Let’s assume that from 100% of a company, we sell 10%. The owner of 10% has the right to get 10% of the profits. If let’s say we’ve sold the 51% of the company, then the buyer also controls the company. The equity investor, because of his bigger risk, is entitled to be the first who will collect liquidated assets of the company, if the company files bankruptcy, equal to his total investment. This type of ownership is called common stock or common equity. Investopedia defines common stock as…
Common stock represents shares of ownership in a corporation and the type of stock in which most people invest. When people talk about stocks they are usually referring to common stock. In fact, the great majority of stock is issued is in this form. Common shares represent a claim on profits (dividends) and confer voting rights. Investors most often get one vote per share-owned to elect board members who oversee the major decisions made by management. Stockholders thus have the ability to exercise control over corporate policy and management issues compared to preferred shareholders.Common stock tends to outperform bonds and preferred shares. It is also the type of stock that provides the biggest potential for long-term gains. If a company does well, the value of a common stock can go up. But keep in mind, if the company does poorly, the stock’s value will also go down.
The other, a much smaller proportion of the market, type of equity is calls preferred stock or preferred equity. Preferred stockholders are been paid after the loan holders and before the common stock holders. Investopedia, on the other hand, writes about preferred equity…
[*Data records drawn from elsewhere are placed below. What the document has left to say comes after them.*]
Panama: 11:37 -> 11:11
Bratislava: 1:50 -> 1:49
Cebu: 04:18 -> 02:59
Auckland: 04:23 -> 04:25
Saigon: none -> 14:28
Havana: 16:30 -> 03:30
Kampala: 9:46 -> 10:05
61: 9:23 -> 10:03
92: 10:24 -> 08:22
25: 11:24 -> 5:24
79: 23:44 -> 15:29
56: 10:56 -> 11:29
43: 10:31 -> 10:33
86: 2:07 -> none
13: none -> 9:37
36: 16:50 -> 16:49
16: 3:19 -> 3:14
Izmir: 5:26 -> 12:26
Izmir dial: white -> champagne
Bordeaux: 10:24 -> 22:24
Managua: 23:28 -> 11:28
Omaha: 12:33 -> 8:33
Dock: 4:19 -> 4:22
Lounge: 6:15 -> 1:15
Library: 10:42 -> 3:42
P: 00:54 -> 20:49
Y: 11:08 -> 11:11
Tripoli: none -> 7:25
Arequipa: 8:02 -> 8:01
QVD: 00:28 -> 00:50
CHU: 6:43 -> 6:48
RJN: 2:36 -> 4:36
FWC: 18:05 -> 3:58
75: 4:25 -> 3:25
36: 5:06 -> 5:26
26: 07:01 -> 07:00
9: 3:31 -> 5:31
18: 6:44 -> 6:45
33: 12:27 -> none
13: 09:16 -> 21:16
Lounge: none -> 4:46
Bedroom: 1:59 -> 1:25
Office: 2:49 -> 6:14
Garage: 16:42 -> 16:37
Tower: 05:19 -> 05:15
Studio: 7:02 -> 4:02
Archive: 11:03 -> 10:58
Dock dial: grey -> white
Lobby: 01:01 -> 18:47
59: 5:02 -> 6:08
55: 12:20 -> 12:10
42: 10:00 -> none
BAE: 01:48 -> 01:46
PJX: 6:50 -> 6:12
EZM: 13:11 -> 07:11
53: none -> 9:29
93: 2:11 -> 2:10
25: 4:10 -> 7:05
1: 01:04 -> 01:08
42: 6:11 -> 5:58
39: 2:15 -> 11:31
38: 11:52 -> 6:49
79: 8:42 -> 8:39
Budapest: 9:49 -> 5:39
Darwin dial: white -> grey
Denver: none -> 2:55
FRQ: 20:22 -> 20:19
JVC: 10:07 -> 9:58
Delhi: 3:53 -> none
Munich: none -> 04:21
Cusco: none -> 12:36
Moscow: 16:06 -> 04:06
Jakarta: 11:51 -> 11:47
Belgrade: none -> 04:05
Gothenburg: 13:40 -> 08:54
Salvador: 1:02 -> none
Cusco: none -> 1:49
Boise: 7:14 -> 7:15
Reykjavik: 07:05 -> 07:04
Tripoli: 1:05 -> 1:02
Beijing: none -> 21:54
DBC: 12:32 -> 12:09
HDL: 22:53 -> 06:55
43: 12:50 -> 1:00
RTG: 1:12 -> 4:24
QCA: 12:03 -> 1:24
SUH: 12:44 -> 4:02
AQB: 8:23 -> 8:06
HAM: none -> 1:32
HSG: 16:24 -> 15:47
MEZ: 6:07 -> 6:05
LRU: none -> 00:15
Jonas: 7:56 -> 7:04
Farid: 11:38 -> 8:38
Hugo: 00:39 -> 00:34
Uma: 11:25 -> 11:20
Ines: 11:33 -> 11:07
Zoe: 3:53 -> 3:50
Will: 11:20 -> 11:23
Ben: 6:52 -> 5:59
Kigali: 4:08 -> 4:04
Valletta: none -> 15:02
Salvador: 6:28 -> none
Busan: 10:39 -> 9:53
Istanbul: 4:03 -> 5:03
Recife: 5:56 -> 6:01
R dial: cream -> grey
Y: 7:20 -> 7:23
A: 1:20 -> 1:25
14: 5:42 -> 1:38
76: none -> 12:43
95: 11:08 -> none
A main difference from common stock is that preferreds come with no voting rights. So when it comes time for a company to elect a board of directors or vote on any form of corporate policy, preferred shareholders have no voice in the future of the company. In fact, preferred stock functions similarly to bonds since with preferred shares, investors are usually guaranteed a fixed dividend in perpetuity. The dividend yield of a preferred stock is calculated as the dollar amount of a dividend divided by the price of the stock. This is often based on the par value before a preferred stock is offered. It’s commonly calculated as a percentage of the current market price after it begins trading. This is different from common stock which has variable dividends that are declared by the board of directors and never guaranteed. In fact, many companies do not pay out dividends to common stock at all. Like bonds, preferred shares also have a par value which is affected by interest rates. When interest rates rise, the value of the preferred stock declines, and vice versa.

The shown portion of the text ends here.